Menakar Keamanan Aplikasi Fintech dari Potensi Jual Beli Data

AZMEDIA.co.id — Seorang pegiat keamanan siber, Niko Lintang Tindar, membongkar bagaimana sebuah aplikasi peminjaman online (pinjol) tak bisa menjaga kerahasiaan data pribadi penggunanya. Hal ini terungkap dalam tulisan di laman Facebook miliknya. Menurutnya, pihak ketiga bisa dengan mudah melihat basis data pengguna aplikasi pinjol tersebut.
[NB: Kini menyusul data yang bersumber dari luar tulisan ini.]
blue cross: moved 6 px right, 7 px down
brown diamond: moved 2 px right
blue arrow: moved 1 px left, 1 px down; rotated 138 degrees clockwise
“Awalnya lagi iseng-iseng saja karena kebetulan ada beberapa teman yang diteror dari debt collector pinjol. Setelah dicoba tes aplikasi pinjol tersebut, ternyata ada beberapa IP yang salah satu saya coba bisa akses tanpa autentikasi,” kata Niko kepada CNNIndonesia.com ketika mengungkap bagaimana ia bisa membongkar kelemahan aplikasi pinjol itu, Jumat (26/7).

Bisa diperjualbelikan

Dalam wawancara dengan CNNIndonesia, Niko mengungkap ia khawatir kelemahan keamanan siber aplikasi peminjaman online (pinjol) disalahgunakan oleh orang ketiga. Pasalnya, pihak ketiga bisa dengan mudah melihat ribuan data.

Mulai nomor handphone, nama lengkap, alamat lengkap, nomor kerabat, nomor KK dan nomor KTP hingga foto KTP beserta foto selfie pengguna. Foto selfie ini biasa digunakan sebagai autentifikasi wajah pengaju pinjaman serupa dengan wajah yang ada di KTP.

Bahayanya lagi, Niko mengungkap pihak ketiga bahkan bisa dengan mudah mengubah data, mengambil data, hingga menghapus data di basis data tersebut.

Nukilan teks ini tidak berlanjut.